Essen. . Ministerpräsidentin hält das Abkommen mit Nordafrika-Staaten „in der Praxis für untauglich“. NRW sei bei der Rückführung an der Spitze
NRW-Ministerpräsidentin Hannelore Kraft (SPD) hat in der Debatte um die Abschiebepraxis illegal eingereister oder straffällig gewordener Asylbewerber vor allem aus nordafrikanischen Ländern ein entschlosseneres Vorgehen der Bundesregierung gefordert. „Der Bund muss hier dringend handeln beziehungsweise neu verhandeln“, sagte Kraft am Freitag auf Nachfrage der WAZ.

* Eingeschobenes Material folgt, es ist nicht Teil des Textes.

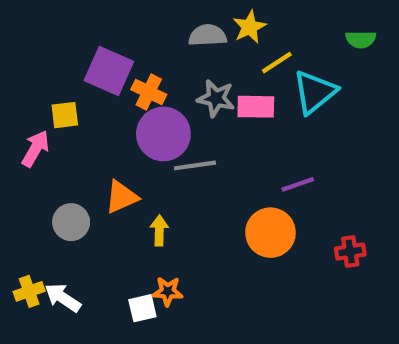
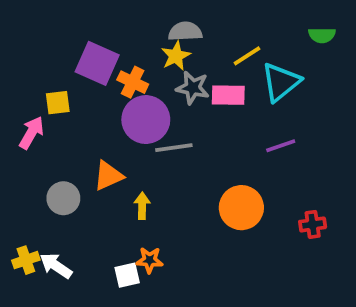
yellow star: (249, 27) -> (176, 56), moved
purple line: (298, 184) -> (281, 146), moved

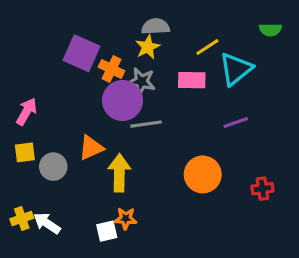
gray star: (193, 88) -> (141, 82), moved
yellow square: (58, 103) -> (25, 152), moved
yellow arrow: (142, 206) -> (119, 173), size x1.6

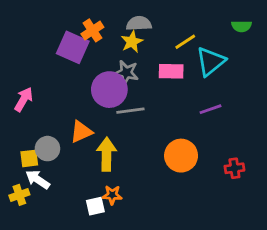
orange cross: (111, 69) -> (92, 30), moved, turned 30
yellow square: (25, 152) -> (29, 158), moved
white arrow: (47, 223) -> (38, 179), moved

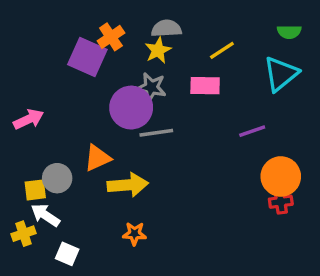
cyan triangle: (211, 61) -> (281, 74), moved
pink arrow: (24, 99) -> (29, 119), turned 35
yellow arrow: (107, 154) -> (128, 185), turned 84
orange circle: (181, 156) -> (281, 176), moved
white square: (95, 206) -> (67, 254), moved, turned 36

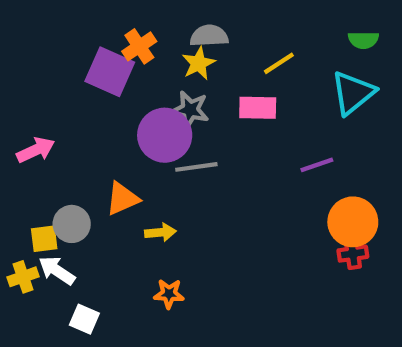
yellow arrow: (128, 185) -> (160, 232), size x0.6
yellow cross: (23, 234) -> (23, 277), moved

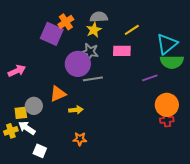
green semicircle: (363, 40) -> (172, 62), moved, size x1.6

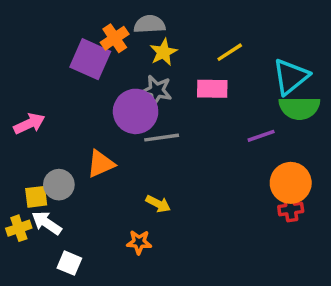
gray semicircle: (99, 17) -> (150, 24), moved
yellow arrow: (76, 110) -> (158, 204), moved, turned 32

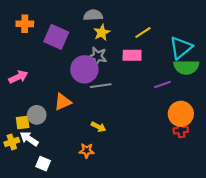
orange cross: (115, 38) -> (25, 24), moved, turned 35

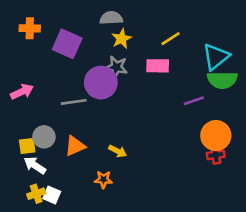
gray line: (101, 86) -> (74, 102), moved
orange triangle: (63, 102) -> (75, 146), moved
yellow cross: (12, 142) -> (36, 194), moved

Kraft kritisierte, dass die Bundesregierung im Februar Abkommen mit Marokko und Algerien ausgehandelt habe, die sich in der Praxis als untauglich erwiesen hätten. „Wir können Asylbewerber, auch wenn sie ausreisepflichtig sind, häufig nicht dorthin abschieben“, so die Ministerpräsidentin. Beide Länder lehnten Charterflüge bislang ab, nach Marokko und Algerien könne folglich nur per Linienflug abgeschoben werden. Die Fluggesellschaften akzeptierten aber meist nur ein bis zwei Abzuschiebende pro Flug.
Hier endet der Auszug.